Für das Talent Management bedeutet dies nach dem Whitepaper HR 2030 – Karrierebegleiter und Kulturentwickler gesucht u.a.:

Unternehmen entwickeln ihr Talentmanagement weiter: Sie stellen mehr und mehr die tatsächlichen Stärken und Potenziale der Mitarbeiter in den Mittelpunkt, statt auf den Bedarf aus formal abgeleiteten Stellenbeschreibungen zu pochen. Damit dreht sich die „Wirkungskette“. Nicht mehr starre Anforderungen an eine Funktion, sondern das permanente Matchen von Talenten und flüssigen, flexiblen Rollenanforderungen stehen für HR künftig im Vordergrund.

Im Artikel Agiles Talent Management heißt es:

Weiterhin bedeutet Entwicklungsorientierung auch das Talent Management in agilen Umgebungen weniger planbar und stärker iterativ ist. Der »Management«-Aspekt im Sinne von Steuerung tritt mehr in den Hintergrund und kann durch »Enabling« ersetzt werden. Talent Enabling beschreibt besser, dass Unternehmen ihre Mitarbeiter in die Lage versetzen, ihre Potenziale freizusetzen und für die Organisation zur Verfügung stellen.
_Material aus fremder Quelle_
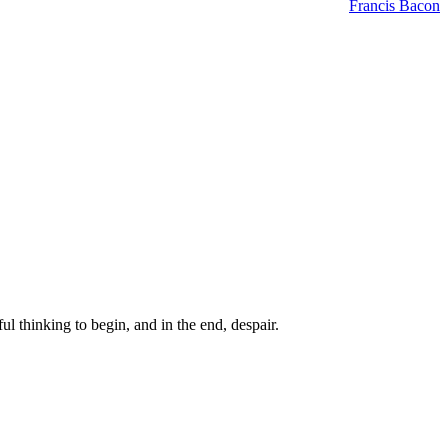
Francis Bacon
ul thinking to begin, and in the end, despair.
…Starre Formate wie Karrierepfade haben hier wenig Platz. Nicht nur weil Karrierepfade in sich schnell drehenden Umgebungen mit fluiden Rollen wenig sinnvoll erscheinen, sondern vor allem weil agile Organisation von der Selbststeuerung und der intrinsischen Motivation der Mitarbeiter leben. Selbstorganisation heißt hier, Verantwortung für die Entwicklung an den Mitarbeiter zu geben ohne sich als Unternehmen und insbesondere als Führungskraft aus der Pflicht zu nehmen. Wenn Selbstorganisation im Sinne der Learning Agility heißt, dass Mitarbeiter Lernbedarfe identifizieren und durch Erfahrungslernen, Reflexion und Feedback ihre Fähigkeiten ausbauen, dann ist es Aufgabe der Führungskraft als Prozessbegleiter Impulse zu setzen, Feedback zu geben und aktiv Lernoptionen anzubieten. Und auch das Gesamtunternehmen braucht eine übergreifende Talentkultur, die jenseits von Rollenbeschreibungen und Organigrammen, Lernen, Ausprobieren (und damit auch Scheitern) und Reflexion des Mitarbeiters würdigt und fördert.

Im Beitrag Mosaikarrieren führt Sophia von Rundstedt, CEO der Talent- und Karriereberatung von Rundstedt, aus:

Vor diesem Hintergrund ändert sich die Rolle von Führungskräften grundlegend: Sie werden zu „Dienern des Teams“. Das heißt konkret, dass sie ihre Mitarbeiter fördern, ihnen Entwicklungsmöglichkeiten bieten und Freiheiten einräumen müssen, um das Unternehmen mitzugestalten. …

Als Sparringspartner und Karrierecoaches unterstützen Führungskräfte individuelle Karrieren, identifizieren vorhandene Potenziale und finden im Austausch mit anderen Abteilungen die richtigen Personen für die jeweiligen Positionen.